Work item – Search the entries for the word "tools" and copy each line that has it.
###
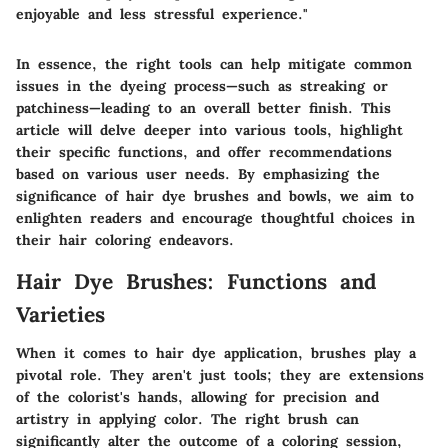
enjoyable and less stressful experience."
In essence, the right tools can help mitigate common
issues in the dyeing process—such as streaking or
patchiness—leading to an overall better finish. This
article will delve deeper into various tools, highlight
their specific functions, and offer recommendations
based on various user needs. By emphasizing the
significance of hair dye brushes and bowls, we aim to
enlighten readers and encourage thoughtful choices in
their hair coloring endeavors.
Hair Dye Brushes: Functions and
Varieties
When it comes to hair dye application, brushes play a
pivotal role. They aren't just tools; they are extensions
of the colorist's hands, allowing for precision and
artistry in applying color. The right brush can
significantly alter the outcome of a coloring session,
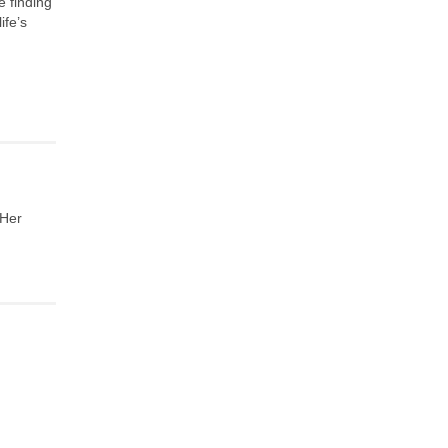
e finding
ife’s
 Her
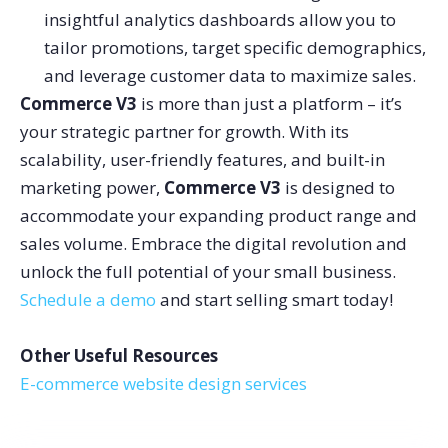
insightful analytics dashboards allow you to
tailor promotions, target specific demographics,
and leverage customer data to maximize sales.
Commerce V3
is more than just a platform – it’s
your strategic partner for growth. With its
scalability, user-friendly features, and built-in
marketing power,
Commerce V3
is designed to
accommodate your expanding product range and
sales volume.
Embrace the digital revolution and
unlock the full potential of your small business.
Schedule a demo
and start selling smart today!
Other Useful Resources
E-commerce website design services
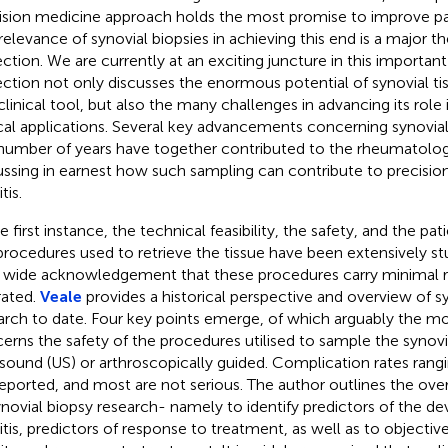
ision medicine approach holds the most promise to improve p
relevance of synovial biopsies in achieving this end is a major th
ection. We are currently at an exciting juncture in this important 
ection not only discusses the enormous potential of synovial ti
clinical tool, but also the many challenges in advancing its role 
ical applications. Several key advancements concerning synovial
 number of years have together contributed to the rheumatol
ussing in earnest how such sampling can contribute to precisio
tis.
e first instance, the technical feasibility, the safety, and the pati
procedures used to retrieve the tissue have been extensively stu
wide acknowledgement that these procedures carry minimal ri
rated.
Veale
provides a historical perspective and overview of s
arch to date. Four key points emerge, of which arguably the m
erns the safety of the procedures utilised to sample the syno
asound (US) or arthroscopically guided. Complication rates rang
reported, and most are not serious. The author outlines the ove
ynovial biopsy research- namely to identify predictors of the 
ritis, predictors of response to treatment, as well as to objecti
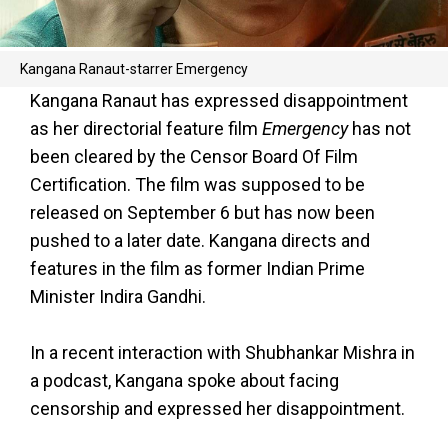
Kangana Ranaut-starrer Emergency
Kangana Ranaut has expressed disappointment
as her directorial feature film
Emergency
has not
been cleared by the Censor Board Of Film
Certification. The film was supposed to be
released on September 6 but has now been
pushed to a later date. Kangana directs and
features in the film as former Indian Prime
Minister Indira Gandhi.
In a recent interaction with Shubhankar Mishra in
a podcast, Kangana spoke about facing
censorship and expressed her disappointment.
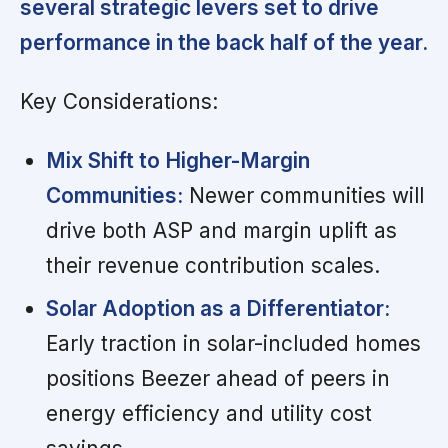
several strategic levers set to drive
performance in the back half of the year.
Key Considerations:
Mix Shift to Higher-Margin
Communities:
Newer communities will
drive both ASP and margin uplift as
their revenue contribution scales.
Solar Adoption as a Differentiator:
Early traction in solar-included homes
positions Beezer ahead of peers in
energy efficiency and utility cost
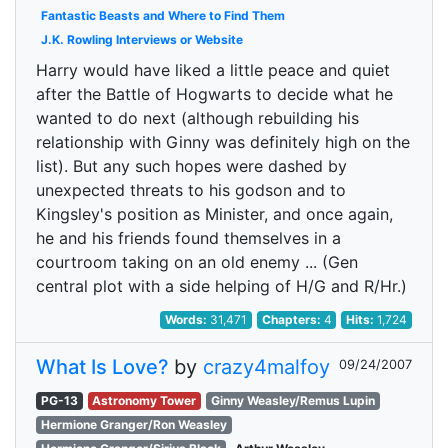
Fantastic Beasts and Where to Find Them
J.K. Rowling Interviews or Website
Harry would have liked a little peace and quiet
after the Battle of Hogwarts to decide what he
wanted to do next (although rebuilding his
relationship with Ginny was definitely high on the
list). But any such hopes were dashed by
unexpected threats to his godson and to
Kingsley's position as Minister, and once again,
he and his friends found themselves in a
courtroom taking on an old enemy ... (Gen
central plot with a side helping of H/G and R/Hr.)
Words:
31,471
Chapters:
4
Hits:
1,724
What Is Love?
by
crazy4malfoy
09/24/2007
PG-13
Astronomy Tower
Ginny Weasley/Remus Lupin
Hermione Granger/Ron Weasley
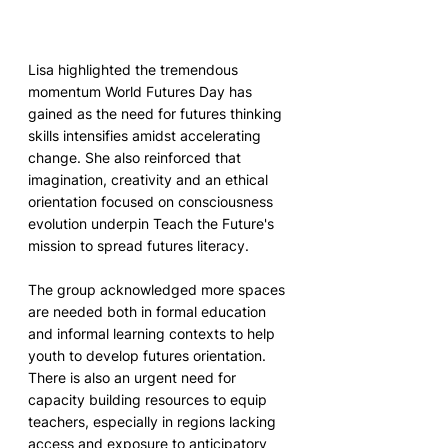
Lisa highlighted the tremendous 
momentum World Futures Day has 
gained as the need for futures thinking 
skills intensifies amidst accelerating 
change. She also reinforced that 
imagination, creativity and an ethical 
orientation focused on consciousness 
evolution underpin Teach the Future's 
mission to spread futures literacy.
The group acknowledged more spaces 
are needed both in formal education 
and informal learning contexts to help 
youth to develop futures orientation. 
There is also an urgent need for 
capacity building resources to equip 
teachers, especially in regions lacking 
access and exposure to anticipatory 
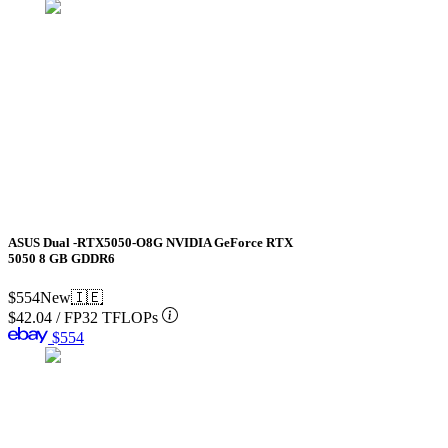
ASUS Dual -RTX5050-O8G NVIDIA GeForce RTX
5050 8 GB GDDR6
$554
New
🇮🇪
$42.04
/
FP32 TFLOPs
$554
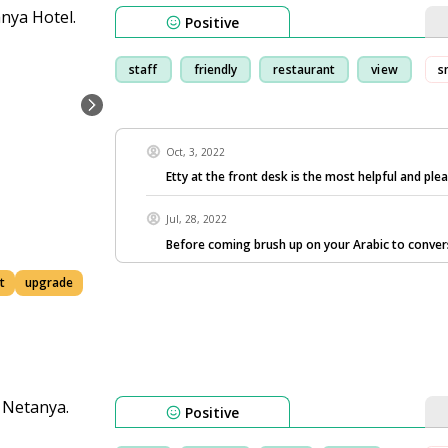
Positive
staff
friendly
restaurant
view
s
Oct, 3, 2022
Etty at the front desk is the most helpful and ple
Jul, 28, 2022
Before coming brush up on your Arabic to conve
t
upgrade
Positive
###
Result below –
In essence, the right tools can help mitigate common
article will delve deeper into various tools, highlight
pivotal role. They aren't just tools; they are extensions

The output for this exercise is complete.